- Task directions
Go through the listing below from its first line and repeat each line exactly, ending at the line containing "cessful transition back" and including it.

- Dataset extract
____________________
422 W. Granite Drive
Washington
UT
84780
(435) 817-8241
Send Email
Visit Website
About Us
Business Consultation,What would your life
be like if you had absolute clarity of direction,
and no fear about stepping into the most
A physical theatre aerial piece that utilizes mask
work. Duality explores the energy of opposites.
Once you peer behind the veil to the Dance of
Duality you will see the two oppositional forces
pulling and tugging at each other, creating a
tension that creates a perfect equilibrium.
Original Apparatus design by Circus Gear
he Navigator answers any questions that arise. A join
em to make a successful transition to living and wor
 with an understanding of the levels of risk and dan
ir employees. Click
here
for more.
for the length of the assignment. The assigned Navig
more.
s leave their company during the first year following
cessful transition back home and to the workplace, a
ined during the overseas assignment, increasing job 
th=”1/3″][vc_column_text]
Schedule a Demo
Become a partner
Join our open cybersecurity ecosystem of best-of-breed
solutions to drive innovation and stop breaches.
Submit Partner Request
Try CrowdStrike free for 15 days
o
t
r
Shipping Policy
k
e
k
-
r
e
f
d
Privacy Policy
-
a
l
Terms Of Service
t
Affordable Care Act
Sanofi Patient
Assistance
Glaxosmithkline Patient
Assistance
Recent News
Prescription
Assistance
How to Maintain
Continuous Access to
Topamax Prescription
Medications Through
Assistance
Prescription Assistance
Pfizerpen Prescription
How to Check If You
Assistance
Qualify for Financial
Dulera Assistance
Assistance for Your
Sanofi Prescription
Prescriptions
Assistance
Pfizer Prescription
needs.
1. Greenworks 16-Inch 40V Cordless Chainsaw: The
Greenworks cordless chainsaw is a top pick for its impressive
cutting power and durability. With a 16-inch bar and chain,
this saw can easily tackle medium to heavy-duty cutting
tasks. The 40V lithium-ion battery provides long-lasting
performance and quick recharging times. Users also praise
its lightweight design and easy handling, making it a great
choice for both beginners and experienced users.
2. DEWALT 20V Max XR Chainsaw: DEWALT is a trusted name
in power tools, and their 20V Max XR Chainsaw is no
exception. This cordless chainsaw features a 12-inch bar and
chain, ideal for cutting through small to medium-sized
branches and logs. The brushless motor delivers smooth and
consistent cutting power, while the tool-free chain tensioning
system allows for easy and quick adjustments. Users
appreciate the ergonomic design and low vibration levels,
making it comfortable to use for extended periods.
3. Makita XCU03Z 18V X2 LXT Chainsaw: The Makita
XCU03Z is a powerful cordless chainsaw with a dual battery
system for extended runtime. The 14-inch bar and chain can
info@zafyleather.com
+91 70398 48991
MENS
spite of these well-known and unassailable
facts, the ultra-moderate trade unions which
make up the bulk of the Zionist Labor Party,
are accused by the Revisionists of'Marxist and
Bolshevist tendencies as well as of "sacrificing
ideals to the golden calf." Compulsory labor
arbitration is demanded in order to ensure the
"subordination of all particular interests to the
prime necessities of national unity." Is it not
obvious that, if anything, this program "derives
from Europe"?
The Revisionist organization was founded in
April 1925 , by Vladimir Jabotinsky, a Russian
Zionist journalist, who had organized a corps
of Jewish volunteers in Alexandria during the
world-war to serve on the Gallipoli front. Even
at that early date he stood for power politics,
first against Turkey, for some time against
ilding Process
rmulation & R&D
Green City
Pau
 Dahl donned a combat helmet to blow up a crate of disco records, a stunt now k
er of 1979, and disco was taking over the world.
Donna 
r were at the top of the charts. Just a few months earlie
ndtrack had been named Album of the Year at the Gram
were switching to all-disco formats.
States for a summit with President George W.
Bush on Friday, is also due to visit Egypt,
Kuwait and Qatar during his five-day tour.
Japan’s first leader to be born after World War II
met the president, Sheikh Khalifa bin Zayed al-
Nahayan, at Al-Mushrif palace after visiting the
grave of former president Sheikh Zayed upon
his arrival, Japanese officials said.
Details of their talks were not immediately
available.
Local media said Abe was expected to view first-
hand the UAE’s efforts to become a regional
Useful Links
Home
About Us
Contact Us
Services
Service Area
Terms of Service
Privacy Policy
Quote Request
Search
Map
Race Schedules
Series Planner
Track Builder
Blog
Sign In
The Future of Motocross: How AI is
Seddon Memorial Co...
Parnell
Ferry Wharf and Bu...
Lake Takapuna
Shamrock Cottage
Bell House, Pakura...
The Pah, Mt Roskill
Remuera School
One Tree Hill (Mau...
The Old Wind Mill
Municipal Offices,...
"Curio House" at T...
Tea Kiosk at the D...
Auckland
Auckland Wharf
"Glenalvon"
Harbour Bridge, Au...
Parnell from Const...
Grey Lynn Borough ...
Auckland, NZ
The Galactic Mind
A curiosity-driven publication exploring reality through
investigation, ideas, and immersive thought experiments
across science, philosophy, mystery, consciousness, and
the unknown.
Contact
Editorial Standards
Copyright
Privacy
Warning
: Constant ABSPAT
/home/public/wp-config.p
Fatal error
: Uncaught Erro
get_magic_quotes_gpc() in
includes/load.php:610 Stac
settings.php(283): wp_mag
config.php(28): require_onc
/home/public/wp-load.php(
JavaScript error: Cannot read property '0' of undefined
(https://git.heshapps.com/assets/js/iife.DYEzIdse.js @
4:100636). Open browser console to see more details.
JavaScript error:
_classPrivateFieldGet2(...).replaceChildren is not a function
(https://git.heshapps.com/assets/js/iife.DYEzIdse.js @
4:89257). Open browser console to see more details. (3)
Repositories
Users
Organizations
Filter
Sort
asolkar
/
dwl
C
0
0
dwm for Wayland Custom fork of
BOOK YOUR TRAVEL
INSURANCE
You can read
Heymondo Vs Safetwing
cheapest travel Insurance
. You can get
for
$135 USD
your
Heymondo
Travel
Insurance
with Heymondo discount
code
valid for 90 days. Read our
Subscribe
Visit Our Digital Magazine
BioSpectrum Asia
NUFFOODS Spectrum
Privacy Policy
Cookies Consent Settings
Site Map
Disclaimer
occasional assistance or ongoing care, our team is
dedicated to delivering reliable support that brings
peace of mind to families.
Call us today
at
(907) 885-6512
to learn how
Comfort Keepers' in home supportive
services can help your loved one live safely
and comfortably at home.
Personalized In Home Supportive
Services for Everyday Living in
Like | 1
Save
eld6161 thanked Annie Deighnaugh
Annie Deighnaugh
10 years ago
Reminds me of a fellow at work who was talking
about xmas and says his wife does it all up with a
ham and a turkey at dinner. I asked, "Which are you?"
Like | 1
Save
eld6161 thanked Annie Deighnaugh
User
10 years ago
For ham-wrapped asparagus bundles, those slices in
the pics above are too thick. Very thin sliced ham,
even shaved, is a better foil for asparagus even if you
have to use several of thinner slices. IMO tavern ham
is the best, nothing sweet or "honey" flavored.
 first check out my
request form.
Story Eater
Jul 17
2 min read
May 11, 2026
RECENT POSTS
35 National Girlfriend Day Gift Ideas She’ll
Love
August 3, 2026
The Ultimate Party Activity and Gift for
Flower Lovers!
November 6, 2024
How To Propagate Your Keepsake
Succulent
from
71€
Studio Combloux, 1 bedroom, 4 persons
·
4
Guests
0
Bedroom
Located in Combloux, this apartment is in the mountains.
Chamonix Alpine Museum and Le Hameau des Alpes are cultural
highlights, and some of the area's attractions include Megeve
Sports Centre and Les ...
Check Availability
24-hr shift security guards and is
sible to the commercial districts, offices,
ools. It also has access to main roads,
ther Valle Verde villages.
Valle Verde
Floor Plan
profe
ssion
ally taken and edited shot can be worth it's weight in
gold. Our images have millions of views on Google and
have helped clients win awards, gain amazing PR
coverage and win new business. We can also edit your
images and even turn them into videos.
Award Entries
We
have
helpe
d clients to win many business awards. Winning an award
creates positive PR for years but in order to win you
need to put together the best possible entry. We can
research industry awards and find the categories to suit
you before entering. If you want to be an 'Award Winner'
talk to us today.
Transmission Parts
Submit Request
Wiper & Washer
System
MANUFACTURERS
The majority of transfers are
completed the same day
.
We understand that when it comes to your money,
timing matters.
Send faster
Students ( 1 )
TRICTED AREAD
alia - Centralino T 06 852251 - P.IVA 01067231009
____________________
- Output of the task
422 W. Granite Drive
Washington
UT
84780
(435) 817-8241
Send Email
Visit Website
About Us
Business Consultation,What would your life
be like if you had absolute clarity of direction,
and no fear about stepping into the most
A physical theatre aerial piece that utilizes mask
work. Duality explores the energy of opposites.
Once you peer behind the veil to the Dance of
Duality you will see the two oppositional forces
pulling and tugging at each other, creating a
tension that creates a perfect equilibrium.
Original Apparatus design by Circus Gear
he Navigator answers any questions that arise. A join
em to make a successful transition to living and wor
 with an understanding of the levels of risk and dan
ir employees. Click
here
for more.
for the length of the assignment. The assigned Navig
more.
s leave their company during the first year following
cessful transition back home and to the workplace, a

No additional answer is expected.